If you want to try the 14mm focal length and don't mind manual focusing and mechanical aperture, the Samyang/Rokinon 14/2.8 could be a good choice. It is sharp and with negligible optical abberrations, except a hefty distortion. It also costs a fifth of the money needed for the Canon counterpart.

Third Party Manufacturers / Re: Will vintage lenses help me find the way?
« on: December 31, 2013, 09:19:49 AM »
I think I am reading the OP in that they have/had some EF-S lenses that covered a number of focal lengths.  What lenses were they, and we can point you to a few equivalent tools. 

The idea of getting some vintage lenses to use is mostly misguided.  They don't have the coatings and current technology to make use of what the 6D can offer - and if nothing else it will find any and every flaw.  The reason to use vintage glass is to go fully manual or to achieve a 'look' out of camera.  If this doesn't match up with what you want, stick to what you can afford in the current line up.

It's hard to look at the same focal length day in and out, but there are a number of cheap zoom's that can scratch an itch.  Based on what I saw on your blog, a 17-40mm f4, 24-105mm f4 and/or 70-200mm f4 lens should be in your future - cheap even in euro's and you will sell again when upgrading later on for a net-zero cost.  You've spent over 1,600 Euro's on a camera, and it's only as good as the glass you put in front of it.

I've got nothing against primes. I have four of them. But, for someone with a new body and one $100 lens, I feel that a good walk-around zoom is the most economical beginning point. I've done manual focus and primes for 30 years or more, mostly because that was the only choice I had when I began taking photographs. I'm am so over that.
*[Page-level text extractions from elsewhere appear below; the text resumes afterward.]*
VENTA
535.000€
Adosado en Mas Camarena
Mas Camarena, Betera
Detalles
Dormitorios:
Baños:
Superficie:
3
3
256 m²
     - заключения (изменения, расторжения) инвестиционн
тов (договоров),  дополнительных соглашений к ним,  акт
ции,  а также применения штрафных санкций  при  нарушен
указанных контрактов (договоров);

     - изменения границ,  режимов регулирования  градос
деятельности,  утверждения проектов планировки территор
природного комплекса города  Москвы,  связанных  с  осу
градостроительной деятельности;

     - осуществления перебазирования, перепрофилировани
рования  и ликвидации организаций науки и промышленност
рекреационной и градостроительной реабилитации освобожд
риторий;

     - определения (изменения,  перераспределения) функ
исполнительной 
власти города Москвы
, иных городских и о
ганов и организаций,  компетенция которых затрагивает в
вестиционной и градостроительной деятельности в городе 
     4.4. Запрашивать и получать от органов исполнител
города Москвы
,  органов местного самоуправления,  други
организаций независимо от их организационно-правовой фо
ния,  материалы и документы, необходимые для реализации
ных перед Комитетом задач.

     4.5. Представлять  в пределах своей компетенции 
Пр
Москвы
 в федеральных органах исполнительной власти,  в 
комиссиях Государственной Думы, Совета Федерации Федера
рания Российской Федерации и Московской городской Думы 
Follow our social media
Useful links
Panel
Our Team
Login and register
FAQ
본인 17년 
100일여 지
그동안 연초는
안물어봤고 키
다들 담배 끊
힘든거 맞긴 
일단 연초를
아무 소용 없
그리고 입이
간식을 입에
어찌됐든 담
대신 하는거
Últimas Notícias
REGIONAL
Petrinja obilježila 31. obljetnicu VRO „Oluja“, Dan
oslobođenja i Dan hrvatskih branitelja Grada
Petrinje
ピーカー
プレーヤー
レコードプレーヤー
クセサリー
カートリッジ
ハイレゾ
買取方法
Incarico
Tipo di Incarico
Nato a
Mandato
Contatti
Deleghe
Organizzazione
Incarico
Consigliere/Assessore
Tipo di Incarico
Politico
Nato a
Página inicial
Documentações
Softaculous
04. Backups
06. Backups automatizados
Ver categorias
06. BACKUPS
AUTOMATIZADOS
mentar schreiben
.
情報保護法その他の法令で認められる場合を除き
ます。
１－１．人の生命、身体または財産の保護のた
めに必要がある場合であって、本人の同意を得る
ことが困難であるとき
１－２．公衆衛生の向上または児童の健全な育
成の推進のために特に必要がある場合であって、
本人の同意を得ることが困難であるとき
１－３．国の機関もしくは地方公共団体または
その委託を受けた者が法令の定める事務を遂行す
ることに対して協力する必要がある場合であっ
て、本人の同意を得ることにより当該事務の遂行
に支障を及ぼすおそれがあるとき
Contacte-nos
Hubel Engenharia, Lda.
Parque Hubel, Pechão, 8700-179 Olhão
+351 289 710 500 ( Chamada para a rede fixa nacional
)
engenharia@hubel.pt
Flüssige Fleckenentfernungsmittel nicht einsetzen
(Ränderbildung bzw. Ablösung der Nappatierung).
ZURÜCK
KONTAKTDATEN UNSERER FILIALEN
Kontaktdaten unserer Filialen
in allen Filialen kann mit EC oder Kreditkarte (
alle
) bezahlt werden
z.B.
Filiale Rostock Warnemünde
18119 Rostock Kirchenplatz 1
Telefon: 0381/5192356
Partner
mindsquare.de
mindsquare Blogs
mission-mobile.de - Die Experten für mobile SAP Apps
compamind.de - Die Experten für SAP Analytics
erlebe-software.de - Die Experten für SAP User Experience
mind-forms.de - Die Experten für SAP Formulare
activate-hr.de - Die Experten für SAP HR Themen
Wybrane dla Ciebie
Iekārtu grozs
But, if you are talking primes, I can't imagine not having a 24 or 28 mm wide angle and a 100 or 135 mm short telephoto at a minimum. Just those two lenses will set you back more than the street price of a 24-105. I just think it is bad advice to suggest someone load up on a bunch of outdated manual focus primes when they can get a perfectly functional all purpose zoom that will help them learn the craft first.

As you have correctly guessed, i had a T2i with 3 lenses: 18-55mm/3.5-5.6, 50mm/1.8 II, Sigma 10-20mm/4-5.6. The kit lens and the Sigma were sold, and now the T2i with the Tamron 17-50mm/2.8 is for my family to use. I got the 6D a month ago, purposedly bought without the kit lens. F/4 is kinda slow, i knew i wouldn't want to trade the fast aperture with the zoom. I took pictures with the nifty fifty and i discovered i don't like the focal length much. I always feel i'm leaving something outside the frame, and head and shoulders portraits show a not so pleasing distortion.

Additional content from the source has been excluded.